Ὥστε εἴ τις ἐν Χριστῷ, καινὴ κτίσις· τὰ ἀρχαῖα παρῆλθεν, ἰδού, γέγονε καινὰ τὰ πάντα.
18 Bunların hepsi Tanrı'dandır. Tanrı, Mesih aracılığıyla bizi kendisiyle barıştırdı ve bize barıştırma görevini verdi.

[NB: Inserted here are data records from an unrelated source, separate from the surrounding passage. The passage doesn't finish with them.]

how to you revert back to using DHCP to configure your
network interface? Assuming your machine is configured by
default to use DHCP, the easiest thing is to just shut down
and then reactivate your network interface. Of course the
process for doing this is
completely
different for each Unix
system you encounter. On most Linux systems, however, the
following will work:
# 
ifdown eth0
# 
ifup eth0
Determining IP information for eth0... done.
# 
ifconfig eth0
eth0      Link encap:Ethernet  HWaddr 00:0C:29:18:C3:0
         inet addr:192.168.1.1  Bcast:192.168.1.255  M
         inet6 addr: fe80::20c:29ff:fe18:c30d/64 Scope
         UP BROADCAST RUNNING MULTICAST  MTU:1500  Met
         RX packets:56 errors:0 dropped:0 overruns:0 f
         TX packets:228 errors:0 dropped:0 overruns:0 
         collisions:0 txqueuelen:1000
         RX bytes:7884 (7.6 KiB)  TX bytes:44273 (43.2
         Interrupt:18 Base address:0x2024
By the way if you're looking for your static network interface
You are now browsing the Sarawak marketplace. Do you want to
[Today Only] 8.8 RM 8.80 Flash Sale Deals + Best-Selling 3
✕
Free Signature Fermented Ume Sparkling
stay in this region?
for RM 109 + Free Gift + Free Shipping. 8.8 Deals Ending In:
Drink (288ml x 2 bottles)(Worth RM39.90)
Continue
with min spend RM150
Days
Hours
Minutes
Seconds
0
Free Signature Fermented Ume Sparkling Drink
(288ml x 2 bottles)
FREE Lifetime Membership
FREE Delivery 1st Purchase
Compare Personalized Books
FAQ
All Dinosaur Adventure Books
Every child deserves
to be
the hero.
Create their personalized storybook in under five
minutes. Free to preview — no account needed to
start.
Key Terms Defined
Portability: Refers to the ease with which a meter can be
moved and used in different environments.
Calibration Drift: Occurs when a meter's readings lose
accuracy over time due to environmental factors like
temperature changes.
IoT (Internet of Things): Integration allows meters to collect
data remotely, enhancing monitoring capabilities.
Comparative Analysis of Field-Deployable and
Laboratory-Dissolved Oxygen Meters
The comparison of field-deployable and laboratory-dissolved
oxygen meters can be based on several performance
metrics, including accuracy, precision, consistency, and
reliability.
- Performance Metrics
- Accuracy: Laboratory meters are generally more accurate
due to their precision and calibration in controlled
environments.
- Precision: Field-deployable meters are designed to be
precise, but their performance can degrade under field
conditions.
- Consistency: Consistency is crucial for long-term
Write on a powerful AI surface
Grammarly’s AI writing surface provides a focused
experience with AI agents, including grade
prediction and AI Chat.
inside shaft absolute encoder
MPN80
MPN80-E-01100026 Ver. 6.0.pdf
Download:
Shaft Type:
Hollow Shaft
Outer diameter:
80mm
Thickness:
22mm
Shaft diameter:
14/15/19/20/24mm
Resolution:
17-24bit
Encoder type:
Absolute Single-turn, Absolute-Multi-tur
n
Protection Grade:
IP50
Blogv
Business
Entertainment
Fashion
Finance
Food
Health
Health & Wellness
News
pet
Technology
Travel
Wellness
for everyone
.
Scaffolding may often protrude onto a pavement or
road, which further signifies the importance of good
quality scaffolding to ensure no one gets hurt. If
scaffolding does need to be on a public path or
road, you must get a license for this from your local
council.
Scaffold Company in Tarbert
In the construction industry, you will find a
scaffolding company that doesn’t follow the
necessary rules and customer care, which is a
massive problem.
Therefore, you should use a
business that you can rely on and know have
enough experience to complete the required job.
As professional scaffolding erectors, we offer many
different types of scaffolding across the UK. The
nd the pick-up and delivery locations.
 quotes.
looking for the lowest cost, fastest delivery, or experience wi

Τὰ δὲ πάντα ἐκ τοῦ Θεοῦ, τοῦ καταλλάξαντος ἡμᾶς ἑαυτῷ διὰ Ἰησοῦ Χριστοῦ, καὶ δόντος ἡμῖν τὴν διακονίαν τῆς καταλλαγῆς·
19 Şöyle ki Tanrı, insanların suçlarını saymayarak dünyayı Mesih'te kendisiyle barıştırdı ve barıştırma sözünü bize emanet etti.
ὡς ὅτι Θεὸς ἦν ἐν Χριστῷ κόσμον καταλλάσσων ἑαυτῷ, μὴ λογιζόμενος αὐτοῖς τὰ παραπτώματα αὐτῶν, καὶ θέμενος ἐν ἡμῖν τὸν λόγον τῆς καταλλαγῆς.
20 Böylece, Tanrı aracılığımızla çağrıda bulunuyormuş gibi Mesih'in adına elçilik ediyor, O'nun adına yalvarıyoruz: Tanrı'yla barışın.
Ὑπὲρ Χριστοῦ οὖν πρεσβεύομεν, ὡς τοῦ Θεοῦ παρακαλοῦντος δι᾽ ἡμῶν· δεόμεθα ὑπὲρ Χριστοῦ, καταλλάγητε τῷ Θεῷ.
21 Tanrı, günahı bilmeyen Mesih'i bizim için günah sunusu yaptı. Öyle ki, Mesih sayesinde Tanrı'nın doğruluğu olalım.
Τὸν γὰρ μὴ γνόντα ἁμαρτίαν, ὑπὲρ ἡμῶν ἁμαρτίαν ἐποίησεν, ἵνα ἡμεῖς γενώμεθα δικαιοσύνη Θεοῦ ἐν αὐτῷ.